En 1984, le spécialiste des études somaliennes Charles Geshekter a produit « The Parching Winds of Somalia. »Tourné sur place en Somalie, le film examine comment les habitants nomades du pays ont réussi à résister aux ravages d’un environnement désertique hostile et à l’empiètement des forces impériales en synthétisant la connaissance du passé, les pratiques musulmanes et la gestion habile du bétail dans une fusion réussie des traditions valeurs avec des techniques modernes.

En 1984-1985, le dramaturge et cinéaste somalien Said Salah Ahmed réalise son premier long métrage, « The Somali Darwish » (alt. The Somalia Derviches), avec Amar Sneh comme producteur. Avec un budget de 1,8 million de dollars, l’épopée de 4 heures et 40 minutes a été consacrée à l’État derviche. Il a été rédigé en sept langues, à savoir le somali, l’arabe, l’italien, l’anglais et trois dialectes régionaux. Le film incluait un descendant réel de Mohammed Abdullah Hassan comme vedette et présentait des centaines d’acteurs et de figurants.

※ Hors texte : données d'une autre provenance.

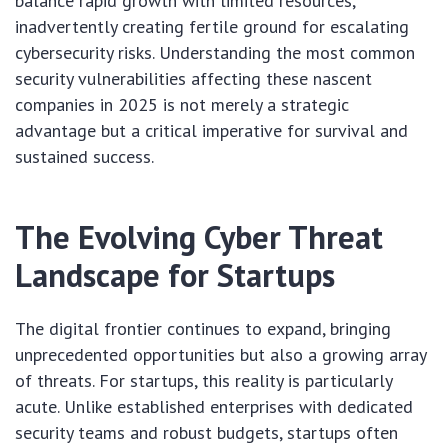
balance rapid growth with limited resources,
inadvertently creating fertile ground for escalating
cybersecurity risks. Understanding the most common
security vulnerabilities affecting these nascent
companies in 2025 is not merely a strategic
advantage but a critical imperative for survival and
sustained success.
The Evolving Cyber Threat
Landscape for Startups
The digital frontier continues to expand, bringing
unprecedented opportunities but also a growing array
of threats. For startups, this reality is particularly
acute. Unlike established enterprises with dedicated
security teams and robust budgets, startups often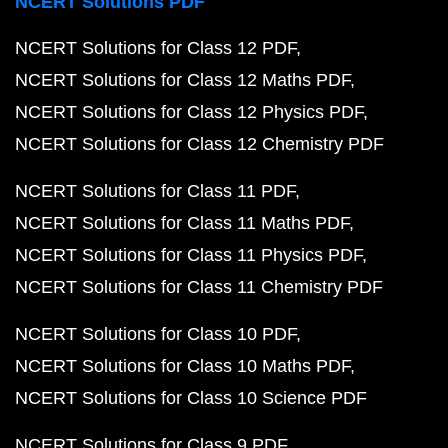
NCERT Solutions PDF
NCERT Solutions for Class 12 PDF
NCERT Solutions for Class 12 Maths PDF
NCERT Solutions for Class 12 Physics PDF
NCERT Solutions for Class 12 Chemistry PDF
NCERT Solutions for Class 11 PDF
NCERT Solutions for Class 11 Maths PDF
NCERT Solutions for Class 11 Physics PDF
NCERT Solutions for Class 11 Chemistry PDF
NCERT Solutions for Class 10 PDF
NCERT Solutions for Class 10 Maths PDF
NCERT Solutions for Class 10 Science PDF
NCERT Solutions for Class 9 PDF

En 1986, sort le premier court métrage local tourné en vidéo. Intitulé « Ciyaar Mood » ("Ce n’est pas une blague"), il a été réalisé par le cinéaste Abdurrahman YusufCartan . Plusieurs productions théâtrales indépendantes renommées ont ensuite été transposées en vidéo par Muxiyadiin Qaliif Cabdi et divers autres jeunes réalisateurs somaliens

En 1987, le réalisateur somalien Abdulkadir Ahmed Said sort un court métrage intitulé « Geedka nolosha » ou « L’arbre de vie », qui remporte l’année suivante le Prix de la Ville de Torino dans la catégorie Meilleur Film -

La même année, le premier Symposium du cinéma panafricain et arabe de Mogadiscio (Mogpaafis) a eu lieu, réunissant un éventail de cinéastes et d’experts en cinéma de premier plan du monde entier, y compris d’autres régions d’Afrique du Nord-Est et du monde arabe, ainsi que d’Asie. et européennes. Tenu chaque année à Mogadiscio, le festival du film était organisé par la Somali Film Agency.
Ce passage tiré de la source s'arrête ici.